> [Problem description]: Using the data below, return the stretch from the line that contains "flotte Pokal an" through the line that contains "De Jury an d’Moderatioun", both included, exactly as it stands and nothing beyond it.

====== Data excerpts ======

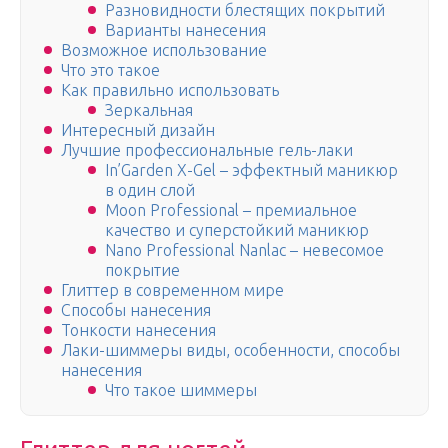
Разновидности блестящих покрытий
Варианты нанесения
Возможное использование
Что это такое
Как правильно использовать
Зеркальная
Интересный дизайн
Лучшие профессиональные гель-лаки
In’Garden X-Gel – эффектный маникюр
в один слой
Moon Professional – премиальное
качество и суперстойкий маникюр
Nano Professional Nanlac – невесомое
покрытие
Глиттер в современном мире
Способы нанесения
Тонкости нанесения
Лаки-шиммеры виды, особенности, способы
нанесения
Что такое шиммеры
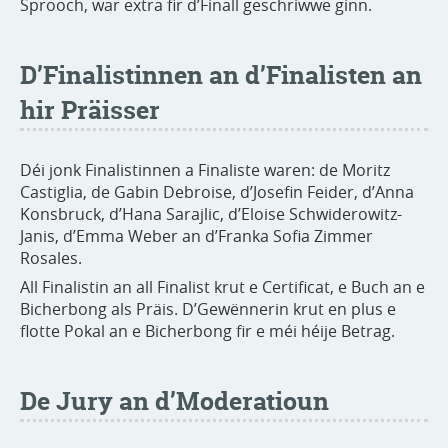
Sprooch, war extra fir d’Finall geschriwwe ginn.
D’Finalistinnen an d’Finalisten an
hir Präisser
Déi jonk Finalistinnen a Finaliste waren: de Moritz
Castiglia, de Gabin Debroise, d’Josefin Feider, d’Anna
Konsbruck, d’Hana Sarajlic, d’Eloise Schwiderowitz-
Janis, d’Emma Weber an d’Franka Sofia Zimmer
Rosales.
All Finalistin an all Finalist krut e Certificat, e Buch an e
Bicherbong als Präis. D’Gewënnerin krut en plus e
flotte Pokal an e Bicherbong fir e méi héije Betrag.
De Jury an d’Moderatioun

======
====== Data excerpts ======

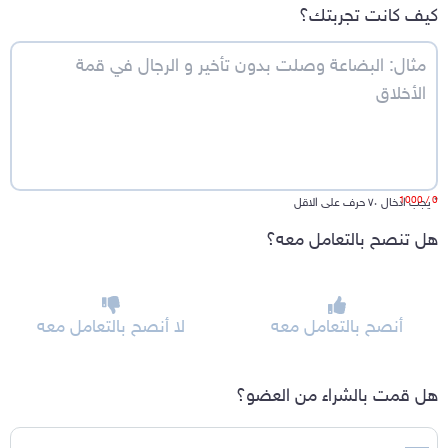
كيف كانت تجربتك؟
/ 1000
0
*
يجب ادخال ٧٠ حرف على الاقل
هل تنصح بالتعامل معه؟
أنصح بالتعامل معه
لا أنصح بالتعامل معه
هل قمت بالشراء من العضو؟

======

> [Your response]:
flotte Pokal an e Bicherbong fir e méi héije Betrag.
De Jury an d’Moderatioun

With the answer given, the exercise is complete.